YOGYAKARTA – Indonesia dipastikan kehilangan devisa sebesar 100 triliun rupiah setiap tahun akibat banyaknya masyarakat yang berobat ke luar negeri. Masyarakat masih mempercayai dan menganggap berobat ke rumah sakit luar negeri jauh lebih baik kualitasnya daripada di dalam negeri. “Nilai devisa kita yang keluar menurut data World Bank tahun 2004 sekitar 70 triliun. Kalau data itu benar, maka dipastikan saat ini bisa lebih 100 triliun rupiah per tahun,” kata Dirjen Bina Upaya Kementerian Kesehatan RI, dr. Supriyantoro, Sp.P., M.A.R.S., usai mengikuti seminar Annual Scientific Meeting di Auditorium Fakultas Kedokteran, Kamis (3/3).
Dikatakan Supriyantoro, kebanyakan masyarakat Indonesia yang memilih berobat ke luar negeri mempercayai kualitas pengobatan di luar negeri jauh lebih baik dibandingkan dengan di rumah sakit di dalam negeri. Mutu pengobatan di Indonesia sebenarnya tidak jauh berbeda.

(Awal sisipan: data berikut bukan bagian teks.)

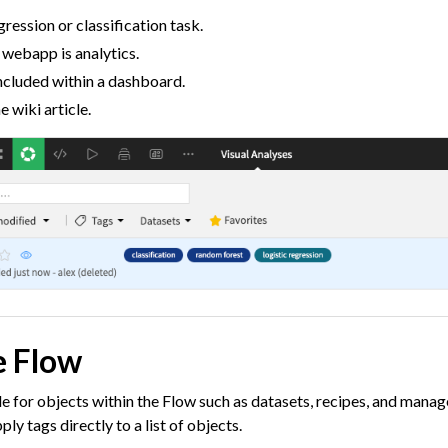
gression or classification task.
roduction
a webapp is analytics.
AI Governance
ncluded within a dashboard.
 wiki article.
 Plugins
agement
er and Security on Dataiku Cloud
d Resource Quotas on Dataiku Cloud
e Flow
tions
le for objects within the Flow such as datasets, recipes, and manag
y tags directly to a list of objects.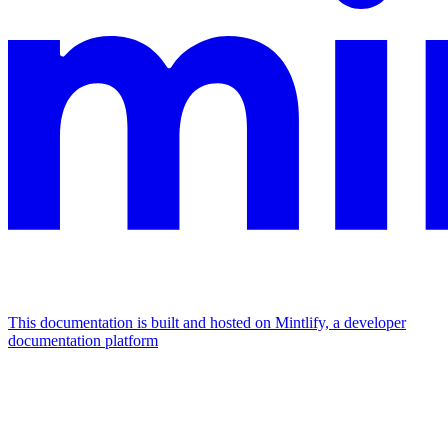
This documentation is built and hosted on Mintlify, a developer
documentation platform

Namun, di negeri ini mutu pelayanan kesehatan dan keselamatan pasien masih lemah. “Bukan dari pengobatan kita yang jelek. Namun, bagaimana pelayanan yang ada menjadi lebih baik,” katanya.
Beberapa cara sudah dilakukan pemerintah dalam meningkatkan standar mutu pelayanan kesehatan untuk diterapkan di masing-masing rumah sakit, salah satunya adalah penerapan sertifikat akreditasi standar internasional. Namun, dari 1.500-an jumlah rumah sakit di Indonesia, baru empat yang sudah memiliki kualitas standar internasional, salah satunya RSUP Dr. Sardjito Yogyakarta.
Sehubungan dengan banyak rumah sakit yang menggunakan nama atau label internasional, Supriyantoro menegaskan pihaknya akan menertibkan rumah sakit yang masih menggunakan nama internasonal. “Tidak ada lagi rumah sakit yang gunakan nama internasional supaya pasien tidak tertipu. Jika memang terakreditasi, itu pun harus sebutkan asal lembaga yang melakukan akreditasi dan berlaku sampai kapan,” katanya.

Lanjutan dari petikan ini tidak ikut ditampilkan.